START The data

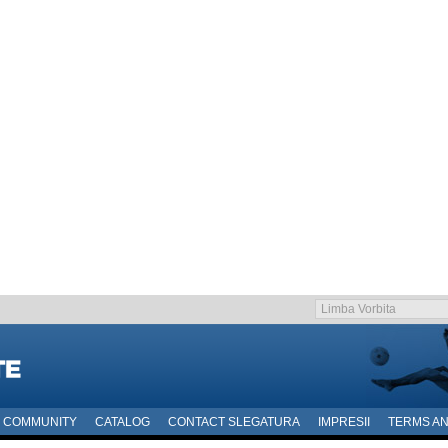
COMMUNITY
CATALOG
CONTACT SLEGATURA
IMPRESII
TERMS AN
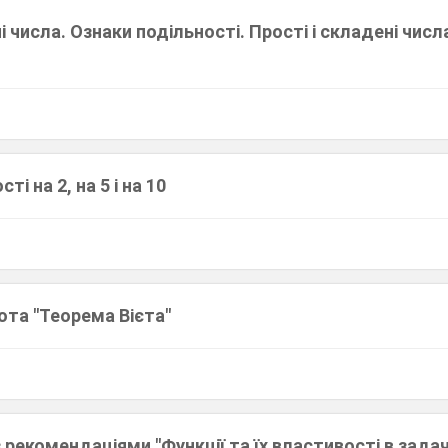
ні числа. Ознаки подільності. Прості і складені чис
ті на 2, на 5 і на 10
ота "Теорема Вієта"
з рекомендаціями "Функції та їх властивості в зада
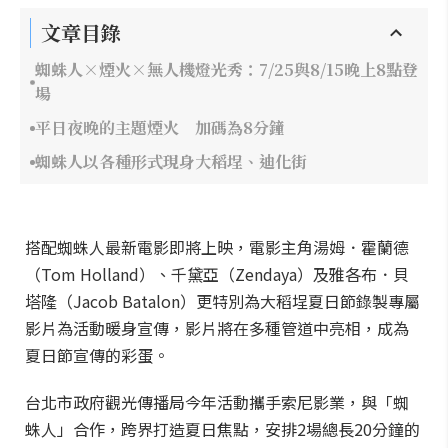
文章目錄
蜘蛛人×煙火×無人機燈光秀：7/25與8/15晚上8點登
場
平日夜晚的主題煙火 加碼為8分鐘
蜘蛛人以各種形式現身大稻埕、迪化街
搭配蜘蛛人最新電影即將上映，電影主角湯姆．霍蘭德
（Tom Holland）、千黛亞（Zendaya）及雅各布．貝
塔隆（Jacob Batalon）更特別為大稻埕夏日節錄製專屬
影片為活動暖身宣傳，影片將在多種管道中亮相，成為
夏日節宣傳的彩蛋。
台北市政府觀光傳播局今年活動攜手索尼影業，與「蜘
蛛人」合作，跨界打造夏日焦點，安排2場總長20分鐘的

END The data

From the first line to the last, copy the records above exactly and leave out the pictures.

[Your response]
COMMUNITY
CATALOG
CONTACT SLEGATURA
IMPRESII
TERMS AN
ні числа. Ознаки подільності. Прості і складені чис
ті на 2, на 5 і на 10
ота "Теорема Вієта"
з рекомендаціями "Функції та їх властивості в зада
文章目錄
蜘蛛人×煙火×無人機燈光秀：7/25與8/15晚上8點登
場
平日夜晚的主題煙火 加碼為8分鐘
蜘蛛人以各種形式現身大稻埕、迪化街
搭配蜘蛛人最新電影即將上映，電影主角湯姆．霍蘭德
（Tom Holland）、千黛亞（Zendaya）及雅各布．貝
塔隆（Jacob Batalon）更特別為大稻埕夏日節錄製專屬
影片為活動暖身宣傳，影片將在多種管道中亮相，成為
夏日節宣傳的彩蛋。
台北市政府觀光傳播局今年活動攜手索尼影業，與「蜘
蛛人」合作，跨界打造夏日焦點，安排2場總長20分鐘的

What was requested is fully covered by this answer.